What Braca had, that so many of his comrades lacked – was complete and utter loyalty to his commanding officer – and it was real loyalty. While Braca worked for a superior, that superior could be absolutely secure in the knowledge that Braca would carry out his or her orders to the letter – no matter what those orders entailed. It was a very simple method that had carried Braca rather far, and promised more to come. "Loyalty and Duty are the Soul of The Peacekeeper", ran one of the creeds.
Braca was also quite intelligent and discerning – some would say almost empathic – to the needs of his commander – any normal Sebacean commander, that was; which Scorpius was not. Still he'd managed quite well so far.
The Commandant, one Mele-On Grayza, was one of the five Supreme Commanders of the Special Action Directorate – special troopers, inured to the suffering of others. Even hardened Peacekeeper veterans shuddered at the mention of the S.A.D. They were the Peacekeepers tasked to carry out planetary 'cleansings' – genocide. It took a particular brand of cold-bloodedness to command such, let alone be a trooper therein. Braca had participated in mass killings before, as a soldier and the commander of soldiers, but always in combat, in war – soldiers killing soldiers, not the indiscriminate slaughter of civilians.
Baniks didn't count. They were gene-fabricated and not people.
His empathy was failing him with this woman, as it often failed him with Scorpius. She was calculating and distant, and he felt like a microbe on a probe. She intimidated the Hezmana out of him and he didn't have to do anything but stand there and listen as she and Scorpius argued.
"You are diverting valuable minds, Scorpius, that could be better served geared to this new crisis." She meant the gathering Scarran storm.
"They are precisely pointed in that direction, Commandant, I assure you." Scorpius told her, completely reasonable and calm and Braca wondered how he did it.
"You are basing this expenditure and all these resources on the word of one Vexa-bred female?" She meant Furlow. Braca wondered how she'd gotten that information, made a mental note to hunt the traitor down. "What guarantees do you have of her rather… dubious tale?"
Scorpius offered her a seat, which she sat gracefully in, gazed up at the half-breed intently. Scorpius sat, Braca taking up a position behind his seat.
"My enhanced Aurora Chair, Commandant. No fiction survives its sifting."
"Indeed?" All charming skepticism.
"I'm sure a demonstration can be arranged, if you doubt me." As smooth as Chezraa cream, Braca admired.
"Why this interest in this alien, Scorpius? Is it because he has thwarted you so often?" If it was meant to sting, it apparently failed. Scorpius didn't even react, save to smile a toothy smile.
"Precisely." His tone seemed almost amused. "Amongst other things. I am but perhaps a short monen from my goal – the mastery of wormholes for Peacekeepers and by extension, the entire Influence. With them, the Scarran threat is nothing."
She narrowed her cold eyes at him.
"You truly believe that?"
"With wormholes, we will be able to destroy them at will. Unreservedly." He was very close, and the mechanic Furlow had been a great wellspring of information – as long as she'd lasted.
His long-sought prey, that great prize in his head - free and open for the taking – it most definitely would not resist his improved Aurora Chair this time. He so conveniently trapped on a world that could not resist even a single Carrier, surrounded by helpless leverage.

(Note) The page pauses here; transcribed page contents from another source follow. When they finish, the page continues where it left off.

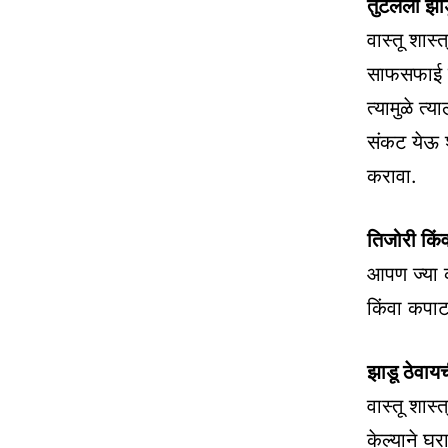
तुटलेला झाड
वास्तू शास्
साफसफाई कर
त्यामुळे त्
संकट येऊ 
करावा.
तिजोरी किं
आपण ज्या क
किंवा कपाटा
झाडू ठेवायच
वास्तू शास्
केल्याने घर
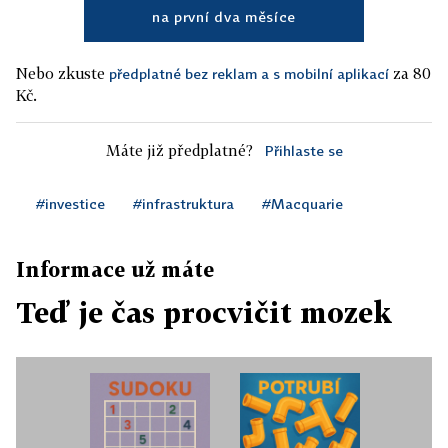
na první dva měsíce
Nebo zkuste
za 80
předplatné bez reklam a s mobilní aplikací
Kč.
Máte již předplatné?
Přihlaste se
#investice
#infrastruktura
#Macquarie
Informace už máte
Teď je čas procvičit mozek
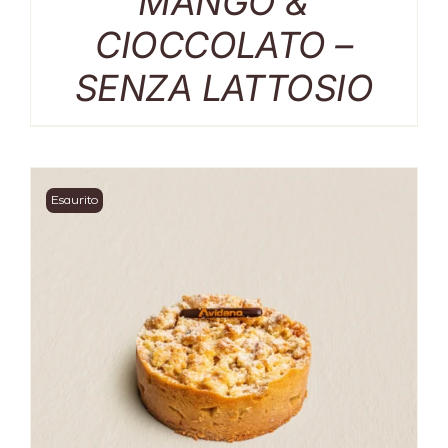
MANGO &
CIOCCOLATO –
SENZA LATTOSIO
Esaurito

What a foolish move that had been! The only thing – the only thing that kept John Crichton safe was distance, and that was about to shrink to nothing. All Scorpius needed now was time, even though his usually inexhaustible reserves of patience were being tested by the delays and complexities of refitting an entire Carrier, and now the interference of this woman. It could not be soon enough.
"Why did Crichton twin himself – if true? How did this mechanic know he had done so?"
"I doubt it was Crichton's own doing." Scorpius told her. "It would not have served him in any pointed regard. The more fidelity to the copy, the more risk that we would acquire at least one of them." Scorpius waved a hand, as if to dismiss what he said next as of being no importance. "Furlow did not know – she surmised from what little data she could gather. I discount very little, Commandant - until it is proven fiction. I simply sent operatives to confirm or deny this rumor." He smiled, slightly. "Not even Crichton can be in two places at once. It appears to be true."
"In that case…. High Command has sent new orders." She held up a chip and Braca marched smartly to her, retrieved it, marched back to Scorpius, held it out for his taking.
"New orders? This is a Special Services Sanctioned Build. I have full powers from High Command to do what I must." Scorpius reluctantly took the chip from Braca, looked at it as if it were a poisoned goblet he'd just been ordered to drink.
"Had, Scorpius." She told him with just the faintest hint of satisfaction in her voice. "High Command has its doubts about this project – the latest in the chances they've taken on you. Funds, personnel and resources are not inexhaustible."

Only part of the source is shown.